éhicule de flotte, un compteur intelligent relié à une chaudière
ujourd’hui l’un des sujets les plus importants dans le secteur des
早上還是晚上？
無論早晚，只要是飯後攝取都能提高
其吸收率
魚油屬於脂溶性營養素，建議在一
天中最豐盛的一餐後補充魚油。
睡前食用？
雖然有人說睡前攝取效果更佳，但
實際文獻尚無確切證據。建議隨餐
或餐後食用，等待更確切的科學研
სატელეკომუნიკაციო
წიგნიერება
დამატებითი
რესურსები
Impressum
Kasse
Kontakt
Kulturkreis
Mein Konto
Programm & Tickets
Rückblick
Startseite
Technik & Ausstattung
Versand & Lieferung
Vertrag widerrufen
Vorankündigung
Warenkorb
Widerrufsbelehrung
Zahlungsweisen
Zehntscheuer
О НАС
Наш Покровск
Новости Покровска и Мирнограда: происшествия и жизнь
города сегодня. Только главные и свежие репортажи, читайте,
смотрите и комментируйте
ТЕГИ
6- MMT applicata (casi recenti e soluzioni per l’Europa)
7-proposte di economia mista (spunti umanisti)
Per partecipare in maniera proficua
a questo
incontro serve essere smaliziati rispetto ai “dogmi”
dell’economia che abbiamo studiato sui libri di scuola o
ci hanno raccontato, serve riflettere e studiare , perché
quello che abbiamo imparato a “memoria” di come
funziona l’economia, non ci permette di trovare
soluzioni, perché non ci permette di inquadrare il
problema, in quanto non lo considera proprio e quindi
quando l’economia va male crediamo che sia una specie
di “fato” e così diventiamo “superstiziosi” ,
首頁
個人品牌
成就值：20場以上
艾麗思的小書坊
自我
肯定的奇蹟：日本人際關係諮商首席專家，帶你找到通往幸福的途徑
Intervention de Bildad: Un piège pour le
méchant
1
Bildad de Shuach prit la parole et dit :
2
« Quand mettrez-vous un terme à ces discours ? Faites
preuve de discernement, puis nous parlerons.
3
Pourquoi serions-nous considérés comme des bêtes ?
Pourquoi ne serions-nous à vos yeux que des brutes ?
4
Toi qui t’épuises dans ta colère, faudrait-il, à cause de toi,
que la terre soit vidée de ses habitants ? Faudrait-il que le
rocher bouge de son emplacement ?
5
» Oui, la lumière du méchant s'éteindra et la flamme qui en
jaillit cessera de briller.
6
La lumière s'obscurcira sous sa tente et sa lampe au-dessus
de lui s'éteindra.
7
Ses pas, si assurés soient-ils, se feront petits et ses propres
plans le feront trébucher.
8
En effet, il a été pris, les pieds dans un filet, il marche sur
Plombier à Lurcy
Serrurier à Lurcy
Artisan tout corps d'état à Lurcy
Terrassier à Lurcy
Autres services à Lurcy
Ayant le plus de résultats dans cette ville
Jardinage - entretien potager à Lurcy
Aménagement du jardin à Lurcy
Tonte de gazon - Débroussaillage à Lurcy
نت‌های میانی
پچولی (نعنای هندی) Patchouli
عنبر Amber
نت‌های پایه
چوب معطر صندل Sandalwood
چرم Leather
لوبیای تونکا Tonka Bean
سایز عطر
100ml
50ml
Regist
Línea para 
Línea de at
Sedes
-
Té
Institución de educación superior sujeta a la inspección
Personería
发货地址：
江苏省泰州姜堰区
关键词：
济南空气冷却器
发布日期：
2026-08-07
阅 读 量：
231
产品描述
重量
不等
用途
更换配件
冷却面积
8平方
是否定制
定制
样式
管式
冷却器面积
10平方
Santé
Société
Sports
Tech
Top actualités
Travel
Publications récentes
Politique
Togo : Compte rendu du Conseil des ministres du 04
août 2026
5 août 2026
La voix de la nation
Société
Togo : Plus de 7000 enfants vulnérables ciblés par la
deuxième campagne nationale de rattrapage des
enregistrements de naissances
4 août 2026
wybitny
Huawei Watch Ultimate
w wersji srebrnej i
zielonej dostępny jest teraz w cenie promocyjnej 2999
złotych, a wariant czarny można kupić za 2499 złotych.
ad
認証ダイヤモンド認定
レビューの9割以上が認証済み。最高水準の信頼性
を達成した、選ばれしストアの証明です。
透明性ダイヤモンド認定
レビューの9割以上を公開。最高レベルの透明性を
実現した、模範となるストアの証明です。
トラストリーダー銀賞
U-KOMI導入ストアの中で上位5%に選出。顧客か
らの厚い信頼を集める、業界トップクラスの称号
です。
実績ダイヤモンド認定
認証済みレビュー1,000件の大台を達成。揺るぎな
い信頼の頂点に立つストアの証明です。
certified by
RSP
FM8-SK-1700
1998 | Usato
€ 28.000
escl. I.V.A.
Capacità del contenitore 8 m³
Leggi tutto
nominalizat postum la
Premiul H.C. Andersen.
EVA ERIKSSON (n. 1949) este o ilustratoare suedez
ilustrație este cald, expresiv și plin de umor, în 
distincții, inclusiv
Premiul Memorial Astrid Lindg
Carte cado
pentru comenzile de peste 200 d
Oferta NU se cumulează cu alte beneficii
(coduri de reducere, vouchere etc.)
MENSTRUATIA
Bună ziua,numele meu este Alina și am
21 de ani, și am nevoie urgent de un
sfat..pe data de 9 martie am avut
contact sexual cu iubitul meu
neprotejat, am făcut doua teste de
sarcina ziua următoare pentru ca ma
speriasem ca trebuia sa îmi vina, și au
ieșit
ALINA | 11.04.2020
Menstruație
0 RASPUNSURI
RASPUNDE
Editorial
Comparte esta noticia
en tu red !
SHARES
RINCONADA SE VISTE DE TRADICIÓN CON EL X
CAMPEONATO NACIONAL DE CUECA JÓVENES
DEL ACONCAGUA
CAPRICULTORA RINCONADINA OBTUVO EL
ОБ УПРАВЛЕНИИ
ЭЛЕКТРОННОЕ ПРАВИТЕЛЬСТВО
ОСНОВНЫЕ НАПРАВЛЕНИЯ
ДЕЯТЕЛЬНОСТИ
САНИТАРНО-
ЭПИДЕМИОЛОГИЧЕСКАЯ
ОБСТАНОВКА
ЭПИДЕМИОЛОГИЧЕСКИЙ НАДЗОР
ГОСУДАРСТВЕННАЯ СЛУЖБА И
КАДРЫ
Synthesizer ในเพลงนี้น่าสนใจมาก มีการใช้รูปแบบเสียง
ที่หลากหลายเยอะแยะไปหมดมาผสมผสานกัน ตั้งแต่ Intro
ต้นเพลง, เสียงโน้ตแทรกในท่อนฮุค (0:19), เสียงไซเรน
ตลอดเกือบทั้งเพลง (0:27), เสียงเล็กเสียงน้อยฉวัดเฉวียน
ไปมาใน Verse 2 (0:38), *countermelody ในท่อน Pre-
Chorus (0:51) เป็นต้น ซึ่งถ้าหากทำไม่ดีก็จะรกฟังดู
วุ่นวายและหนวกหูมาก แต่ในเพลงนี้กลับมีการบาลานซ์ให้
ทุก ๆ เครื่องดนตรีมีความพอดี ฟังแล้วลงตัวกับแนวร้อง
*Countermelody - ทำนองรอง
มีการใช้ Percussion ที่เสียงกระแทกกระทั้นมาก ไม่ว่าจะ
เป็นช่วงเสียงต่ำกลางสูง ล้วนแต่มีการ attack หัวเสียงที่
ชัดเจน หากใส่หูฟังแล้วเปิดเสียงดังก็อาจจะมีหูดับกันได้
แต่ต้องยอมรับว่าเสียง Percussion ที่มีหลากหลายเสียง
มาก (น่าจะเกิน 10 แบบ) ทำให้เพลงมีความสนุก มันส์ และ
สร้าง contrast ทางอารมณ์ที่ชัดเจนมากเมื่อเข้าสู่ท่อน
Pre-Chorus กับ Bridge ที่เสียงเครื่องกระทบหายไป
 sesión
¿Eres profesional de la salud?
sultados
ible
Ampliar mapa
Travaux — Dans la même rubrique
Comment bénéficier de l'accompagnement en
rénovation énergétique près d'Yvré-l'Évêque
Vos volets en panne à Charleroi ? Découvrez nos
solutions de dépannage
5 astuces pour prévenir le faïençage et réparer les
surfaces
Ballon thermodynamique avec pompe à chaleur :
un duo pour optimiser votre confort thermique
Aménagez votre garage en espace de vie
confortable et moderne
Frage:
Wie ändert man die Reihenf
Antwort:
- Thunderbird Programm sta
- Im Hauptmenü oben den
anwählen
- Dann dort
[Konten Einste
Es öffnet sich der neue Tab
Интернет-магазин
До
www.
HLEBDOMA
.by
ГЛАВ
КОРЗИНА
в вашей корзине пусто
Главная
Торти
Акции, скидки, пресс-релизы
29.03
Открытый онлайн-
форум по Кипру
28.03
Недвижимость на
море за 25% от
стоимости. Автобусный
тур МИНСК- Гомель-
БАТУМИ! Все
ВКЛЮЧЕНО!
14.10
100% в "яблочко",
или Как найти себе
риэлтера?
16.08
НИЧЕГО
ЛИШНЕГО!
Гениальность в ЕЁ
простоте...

Exercise. Write out every line of the entries that holds the word "perché".

Task answer.
ci hanno raccontato, serve riflettere e studiare , perché
soluzioni, perché non ci permette di inquadrare il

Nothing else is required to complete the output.